Uno de los aspectos que han hecho famoso a San Francisco de Sales es el acompañamiento espiritual. Los temas de este acompañamiento y, sobre todo, las modalidades se recogen en tres de sus escritos: la Filotea, las Cartas y los Entretenimientos espirituales.


Cuando se hallaba en París, con los Jesuitas, entre los 18 y los 20 años tuvo una experiencia de acompañamiento que podemos definir “hazlo tú mismo”. Una experiencia traumática porque la llevó a cabo en total autonomía, siguiendo escrupulosamente un texto jesuita titulado “El Libro de la Compañía”.


Cuando llevaba un tiempo leyendo este libro, se encuentra desorientado y desgarrado, en medio de escrúpulos y perfeccionismos. Finalmente decide abandonar esta cadena cuando descubre que lo que debe guiarnos es: el amor confiado en Dios y la ayuda de un guía sabio. Todo esto para poder verse en armonía, porque se siete definitivamente amado.

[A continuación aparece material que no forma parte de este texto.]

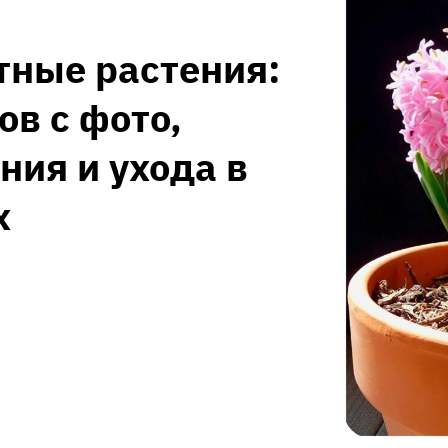
тные растения:
в с фото,
ия и ухода в
х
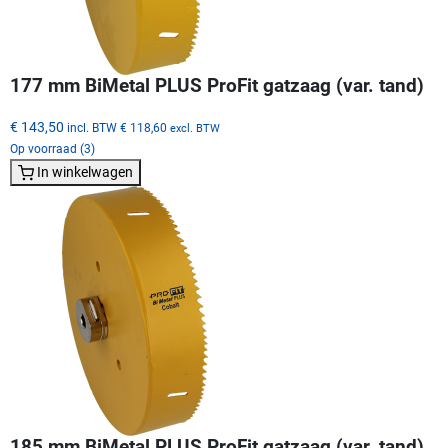
177 mm BiMetal PLUS ProFit gatzaag (var. tand)
€ 143,50
incl. BTW
€ 118,60
excl. BTW
Op voorraad (3)
In winkelwagen
185 mm BiMetal PLUS ProFit gatzaag (var. tand)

El marco que estamos considerando nos llevan a Annecy, a la casa de las “Gallerías”- la Galería donde la experiencia de la orden que fundara San Francisco mueve sus primerísimos pasos.


En el patio, el santo Obispo reunió a sus primeras discípulas, entre ellas Juana de Chantal, y mediante conversaciones de estilo muy familiar, sin dejar de ser riguroso, las formó en la entrega total al Señor. Estas intervenciones suyas, de padre y hermano, las encontramos recogidas en la obra Conversaciones Espirituales e inmediatamente disfrutamos de una pequeña parte de ellas:


“Ahora me preguntaréis de qué se ocupa interiorente un alma que se abandona totalmente en manos de Dios: no hace nada, solo quedarse con nuestro Señor en santa ociosidad, sin preocuparse de nada, ni de su propio cuerpo, ni de su alma. De hecho, desde el momento que se embarca bajo la Providencia de Dios, ¿por qué debería pensar en lo que será de ella? Sin embargo, no quiero decir que no sea necesario pensar en las cosas a las que estáis obligadas, cada una según su tarea. Por ejemplo, si a una hermana se le ha confiado el cuidado del jardín, no tiene que decir: no quiero pensar en eso; nuestro Señor proveerá. Del mismo modo, una superiora o una maestra de novicias no tiene que decir: me he abandonado a Dios y descanso en su solicitud. Y con este pretexto descuidáis leer y aprender las enseñanzas propias del ejercicio de vuestro servicio.”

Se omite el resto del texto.